Ganz im Norden von Münster befindet sich der Stadtteil Kinderhaus, Verwaltungssitz des Stadtbezirks Münster-Nord. Das in den 1970er Jahren entstandene Schulzentrum Kinderhaus mit Gymnasium, Real- und Grundschule erstreckt sich auf einem Areal, welches an den Ortskern anknüpft und zugleich den nordöstlichen Siedlungsrand ausbildet. Aus einer Machbarkeitsstudie im Jahr 2017 resultierte die Empfehlung, die Grundschule am Kinderbach zu erweitern und eine Mensa für alle Schülerinnen und Schüler zu ergänzen. Den nachfolgenden Wettbewerb konnte das ortsansässige Büro Kuckert Architekten für sich entscheiden. Das Planungsteam entwarf einen zweigeschossigen Baukörper als Erweiterung des von Harald Deilmann geplanten, ein- bis dreigeschossigen Gebäudekomplexes, der sich wie selbstverständlich an der Ostseite eingliedert. Im Norden und Westen rückt er dicht an den denkmalgeschützten Bestand heran und gliedert die Freibereiche neu.
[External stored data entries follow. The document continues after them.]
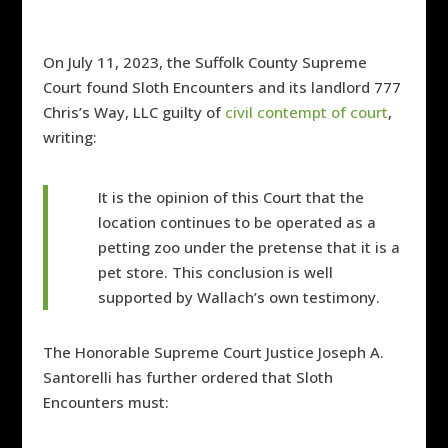
On July 11, 2023, the Suffolk County Supreme
Court found Sloth Encounters and its landlord 777
Chris’s Way, LLC guilty of
civil contempt of court
,
writing:
It is the opinion of this Court that the
location continues to be operated as a
petting zoo under the pretense that it is a
pet store. This conclusion is well
supported by Wallach’s own testimony.
The Honorable Supreme Court Justice Joseph A.
Santorelli has further ordered that Sloth
Encounters must:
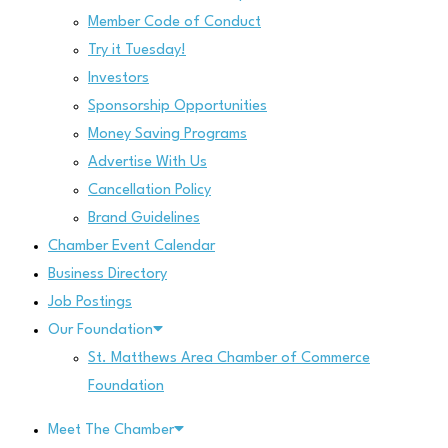
Member Code of Conduct
Try it Tuesday!
Investors
Sponsorship Opportunities
Money Saving Programs
Advertise With Us
Cancellation Policy
Brand Guidelines
Chamber Event Calendar
Business Directory
Job Postings
Our Foundation
St. Matthews Area Chamber of Commerce
Foundation
Meet The Chamber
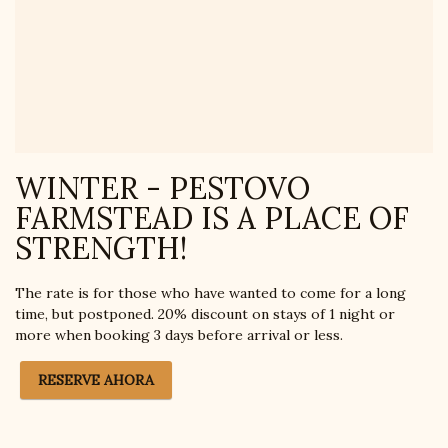
WINTER - PESTOVO
FARMSTEAD IS A PLACE OF
STRENGTH!
The rate is for those who have wanted to come for a long
time, but postponed. 20% discount on stays of 1 night or
more when booking 3 days before arrival or less.
RESERVE AHORA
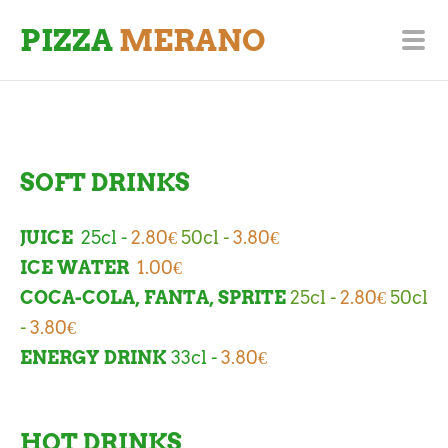
PIZZA
MERANO
SOFT DRINKS
JUICE
25cl -
2.80€
50cl -
3.80
€
ICE WATER
1.00€
COCA-COLA, FANTA, SPRITE
25cl -
2.80€
50cl
-
3.80€
ENERGY DRINK
33cl -
3.80€
HOT DRINKS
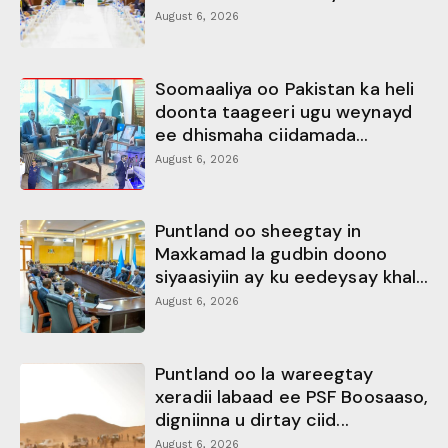
August 6, 2026
Soomaaliya oo Pakistan ka heli
doonta taageeri ugu weynayd
ee dhismaha ciidamada...
August 6, 2026
Puntland oo sheegtay in
Maxkamad la gudbin doono
siyaasiyiin ay ku eedeysay khal...
August 6, 2026
Puntland oo la wareegtay
xeradii labaad ee PSF Boosaaso,
digniinna u dirtay ciid...
August 6, 2026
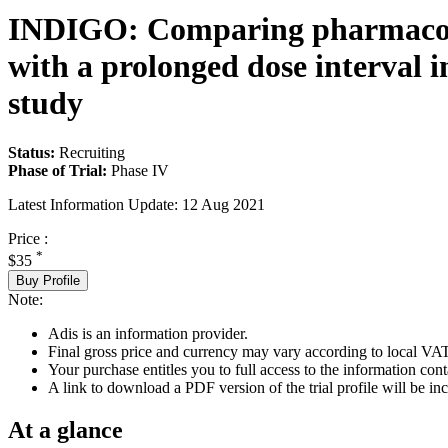
INDIGO: Comparing pharmacok
with a prolonged dose interval i
study
Status:
Recruiting
Phase of Trial:
Phase IV
Latest Information Update:
12 Aug 2021
Price :
*
$35
Buy Profile
Note:
Adis is an information provider.
Final gross price and currency may vary according to local VAT
Your purchase entitles you to full access to the information conta
A link to download a PDF version of the trial profile will be inc
At a glance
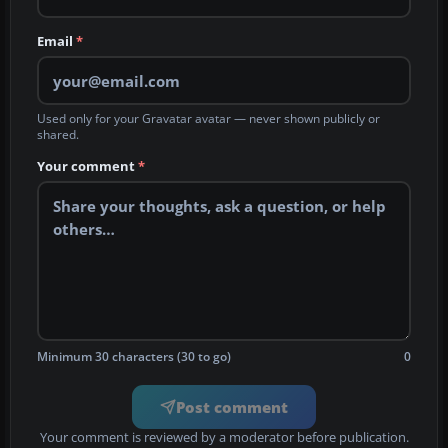
Email
*
Used only for your Gravatar avatar — never shown publicly or
shared.
Your comment
*
Minimum 30 characters (30 to go)
0
Post comment
Your comment is reviewed by a moderator before publication.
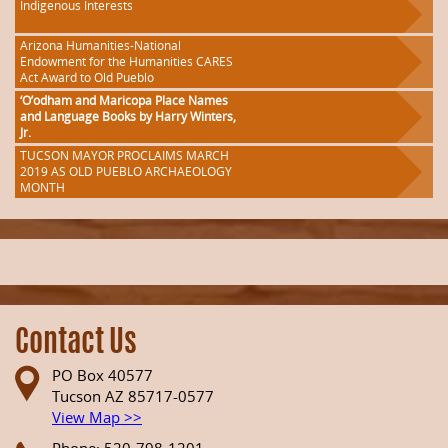
Indigenous Interests
Arizona Humanities-National
Endowment for the Humanities CARES
Act Award to Old Pueblo
‘O’odham and Maricopa Place Names
and Language Books by Harry Winters,
Jr.
TUCSON MAYOR PROCLAIMS MARCH
2019 AS OLD PUEBLO ARCHAEOLOGY
MONTH
Contact Us
PO Box 40577
Tucson AZ 85717-0577
View Map >>
Phone: 520-798-1201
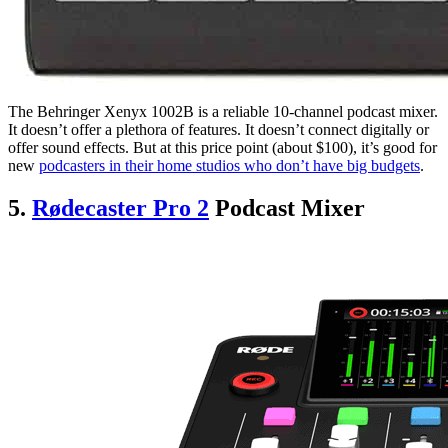
The Behringer Xenyx 1002B is a reliable 10-channel podcast mixer.
It doesn’t offer a plethora of features. It doesn’t connect digitally or
offer sound effects. But at this price point (about $100), it’s good for
new
podcasters in their home studios who don’t have big budgets
.
5.
R
ødecaster Pro 2
Podcast Mixer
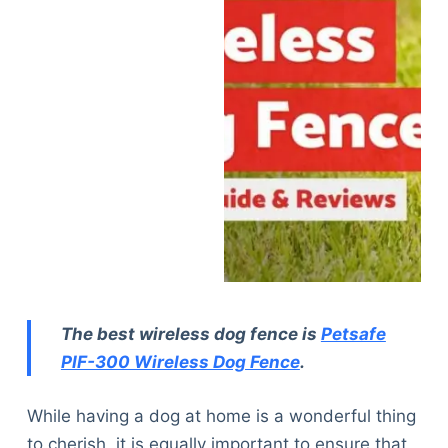
The best wireless dog fence is
Petsafe
PIF-300 Wireless Dog Fence
.
While having a dog at home is a wonderful thing
to cherish, it is equally important to ensure that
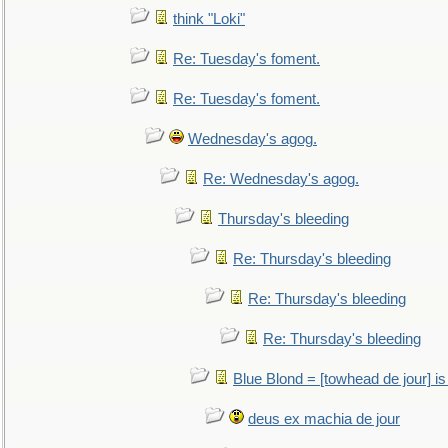
think "Loki"
Re: Tuesday's foment.
Re: Tuesday's foment.
Wednesday's agog.
Re: Wednesday's agog.
Thursday's bleeding
Re: Thursday's bleeding
Re: Thursday's bleeding
Re: Thursday's bleeding
Blue Blond = [towhead de jour] is
deus ex machia de jour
Sichtbeton prägt den kantigen Baukörper mit Räumen für die zweizügige Grundschule und einer Mensa für alle Schülerinnen und Schüler.
Betonlamellen in Gelb und Rot als Sicht- und Sonnenschutz setzen farbige Akzente.
Der Speisesaal der Mensa tritt eingeschossig hervor, darüber befindet sich eine Dachterrasse.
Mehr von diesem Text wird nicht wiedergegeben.